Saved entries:
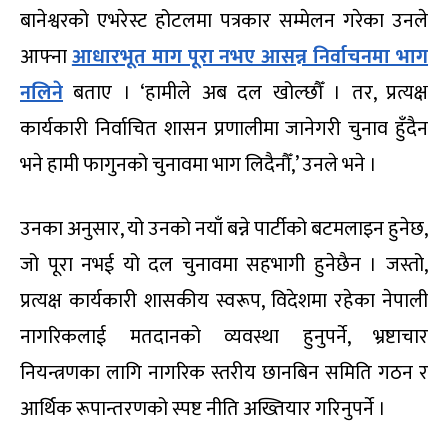
बानेश्वरको एभरेस्ट होटलमा पत्रकार सम्मेलन गरेका उनले
आफ्ना
आधारभूत माग पूरा नभए आसन्न निर्वाचनमा भाग
नलिने
बताए । ‘हामीले अब दल खोल्छौँ । तर, प्रत्यक्ष
कार्यकारी निर्वाचित शासन प्रणालीमा जानेगरी चुनाव हुँदैन
भने हामी फागुनको चुनावमा भाग लिदैनौँ,’ उनले भने ।
उनका अनुसार, यो उनको नयाँ बन्ने पार्टीको बटमलाइन हुनेछ,
जो पूरा नभई यो दल चुनावमा सहभागी हुनेछैन । जस्तो,
प्रत्यक्ष कार्यकारी शासकीय स्वरूप, विदेशमा रहेका नेपाली
नागरिकलाई मतदानको व्यवस्था हुनुपर्ने, भ्रष्टाचार
नियन्त्रणका लागि नागरिक स्तरीय छानबिन समिति गठन र
आर्थिक रूपान्तरणको स्पष्ट नीति अख्तियार गरिनुपर्ने ।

§ WHAT YOU ARE ASKED TO DO:
Could the entries above be written out word for word, pictures excluded?

§ FINAL ANSWER:
बानेश्वरको एभरेस्ट होटलमा पत्रकार सम्मेलन गरेका उनले
आफ्ना
आधारभूत माग पूरा नभए आसन्न निर्वाचनमा भाग
नलिने
बताए । ‘हामीले अब दल खोल्छौँ । तर, प्रत्यक्ष
कार्यकारी निर्वाचित शासन प्रणालीमा जानेगरी चुनाव हुँदैन
भने हामी फागुनको चुनावमा भाग लिदैनौँ,’ उनले भने ।
उनका अनुसार, यो उनको नयाँ बन्ने पार्टीको बटमलाइन हुनेछ,
जो पूरा नभई यो दल चुनावमा सहभागी हुनेछैन । जस्तो,
प्रत्यक्ष कार्यकारी शासकीय स्वरूप, विदेशमा रहेका नेपाली
नागरिकलाई मतदानको व्यवस्था हुनुपर्ने, भ्रष्टाचार
नियन्त्रणका लागि नागरिक स्तरीय छानबिन समिति गठन र
आर्थिक रूपान्तरणको स्पष्ट नीति अख्तियार गरिनुपर्ने ।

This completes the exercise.